Mitochondrial supercomplex assembly regulates metabolic features and glutamine dependency in mammalian cells

  • Theranostics. 2023 May 21;13(10):3165-3187. doi: 10.7150/thno.78292.
Kun Zhang 1 2 Linjie Chen 3 4 Bo Wang 1 Deyu Chen 1 Xianglai Ye 1 Xinyu Han 1 Quan Fang 3 Can Yu 1 Jia Wu 1 Sihan Guo 1 Lifang Chen 1 Yu Shi 1 Lan Wang 1 Huang Cheng 1 Hao Li 1 Lu Shen 1 Qiongya Zhao 5 Liqin Jin 5 Jianxin Lyu 1 5 Hezhi Fang 1 5
Affiliations

Affiliations

  • 1 Key Laboratory of Laboratory Medicine, Ministry of Education, Zhejiang Provincial Key Laboratory of Medical Genetics, Department of Cell Biology and Medical Genetics, College of Laboratory Medicine and Life sciences, Wenzhou Medical University, Wenzhou 325035, China.
  • 2 Department of Clinical Laboratory, Xi'an Daxing Hospital, Xi'an 710016, China.
  • 3 School of Laboratory Medicine and Bioengineering, Hangzhou Medical College, Hangzhou 310053, China.
  • 4 Key Laboratory of Biomarkers and In vitro Diagnosis Translation of Zhejiang province, Zhejiang, Hangzhou 310063, China.
  • 5 Department of Laboratory Medicine, Zhejiang Provincial People's Hospital, Affiliated People's Hospital of Hangzhou Medical College, Hangzhou 310000, China.
Abstract

Rationale: Mitochondria generate ATP via the Oxidative Phosphorylation system, which mainly comprises five respiratory complexes found in the inner mitochondrial membrane. A high-order assembly of respiratory complexes is called a supercomplex. COX7A2L is a supercomplex assembly factor that has been well-investigated for studying supercomplex function and assembly. To date, the effects of mitochondrial supercomplexes on cell metabolism have not been elucidated. Methods: We depleted COX7A2L or Cox7a2l in human and mouse cells to generate cell models lacking mitochondrial supercomplexes as well as in DBA/2J mice as animal models.
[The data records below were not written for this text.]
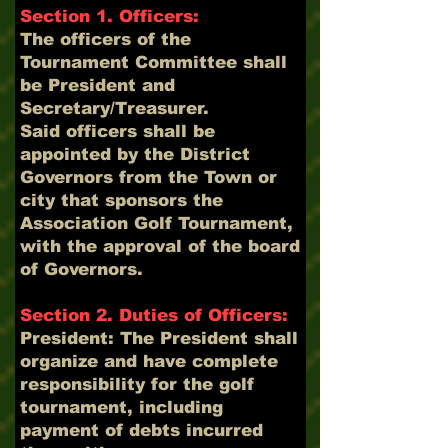
Section 1. Officers:
The officers of the
Tournament Committee shall
be President and
Secretary/Treasurer.
Said officers shall be
appointed by the District
Governors from the Town or
city that sponsors the
Association Golf Tournament,
with the approval of the board
of Governors.
Section 2. Duties of Officers:
President: The President shall
organize and have complete
responsibility for the golf
tournament, including
payment of debts incurred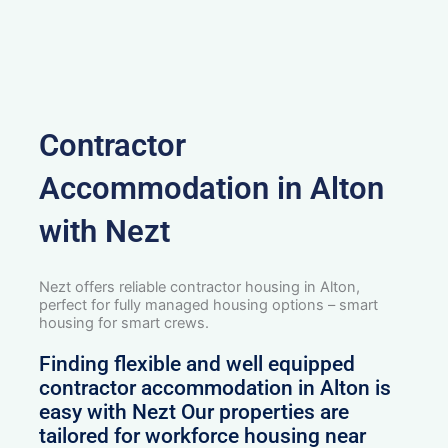
Contractor
Accommodation in Alton
with Nezt
Nezt offers reliable contractor housing in Alton,
perfect for fully managed housing options – smart
housing for smart crews.
Finding flexible and well equipped
contractor accommodation in Alton is
easy with Nezt Our properties are
tailored for workforce housing near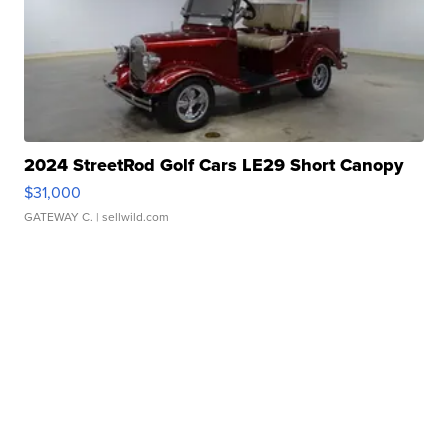
2024 StreetRod Golf Cars LE29 Short Canopy
$31,000
GATEWAY C.
| sellwild.com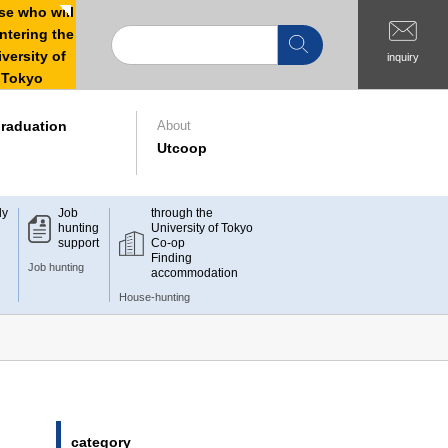
e who will
ntering the
versity of
inquiry
Tokyo
raduation
About
Utcoop
dy
Job
through the
hunting
University of Tokyo
support
Co-op
Finding
Job hunting
accommodation
House-hunting
category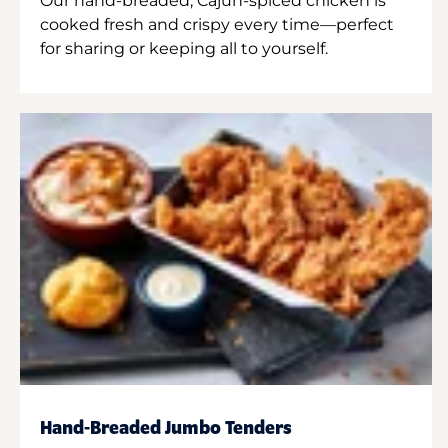
Our hand-breaded, Cajun-spiced chicken is
cooked fresh and crispy every time—perfect
for sharing or keeping all to yourself.
Hand-Breaded Jumbo Tenders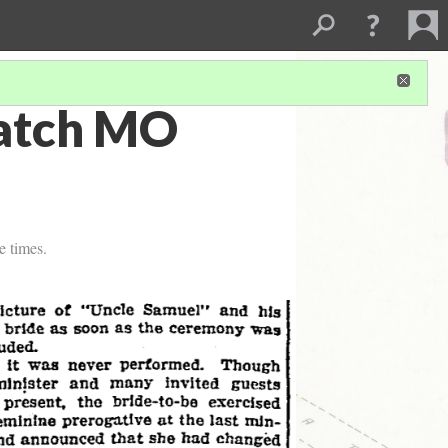
patch MO
e times.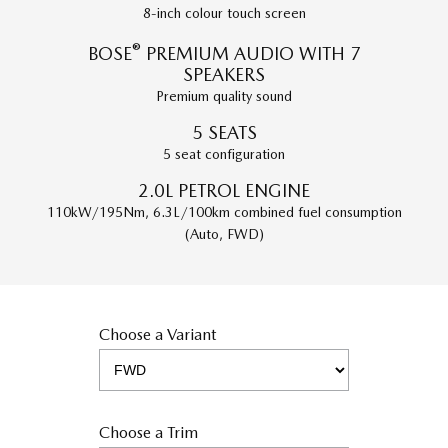
8-inch colour touch screen
®
BOSE
PREMIUM AUDIO WITH 7
SPEAKERS
Premium quality sound
5 SEATS
5 seat configuration
2.0L PETROL ENGINE
110kW/195Nm, 6.3L/100km combined fuel consumption
(Auto, FWD)
Choose a Variant
Choose a Trim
We tested the effect of impaired supercomplex assembly on cell proliferation with different nutrient supply. We profiled the metabolic features in COX7A2L-/- cells and Cox7a2l-/- mice via the combined use of targeted and untargeted metabolic profiling and metabolic flux analysis. We further tested the role of mitochondrial supercomplexes in pancreatic ductal adenocarcinoma (PDAC) through PDAC cell lines and a nude mouse model. Results: Impairing mitochondrial supercomplex assembly by depleting COX7A2L in human cells reprogrammed metabolic pathways toward anabolism and increased glutamine metabolism, cell proliferation and antioxidative defense. Similarly, knockout of Cox7a2l in DBA/2J mice promoted the use of proteins/Amino acids as oxidative carbon sources. Mechanistically, impaired supercomplex assembly increased electron flux from CII to CIII/CIV and promoted CII-dependent respiration in COX7A2L-/- cells which further upregulated glutaminolysis and glutamine oxidation to accelerate the reactions of the tricarboxylic acid cycle. Moreover, the proliferation of PDAC cells lacking COX7A2L was inhibited by glutamine deprivation. Conclusion: Our results reveal the regulatory role of mitochondrial supercomplexes in glutaminolysis which may fine-tune the fate of cells with different nutrient availability.

Keywords

COX7A2L; PDAC; SCAF1; metabolism; mitochondrial supercomplex.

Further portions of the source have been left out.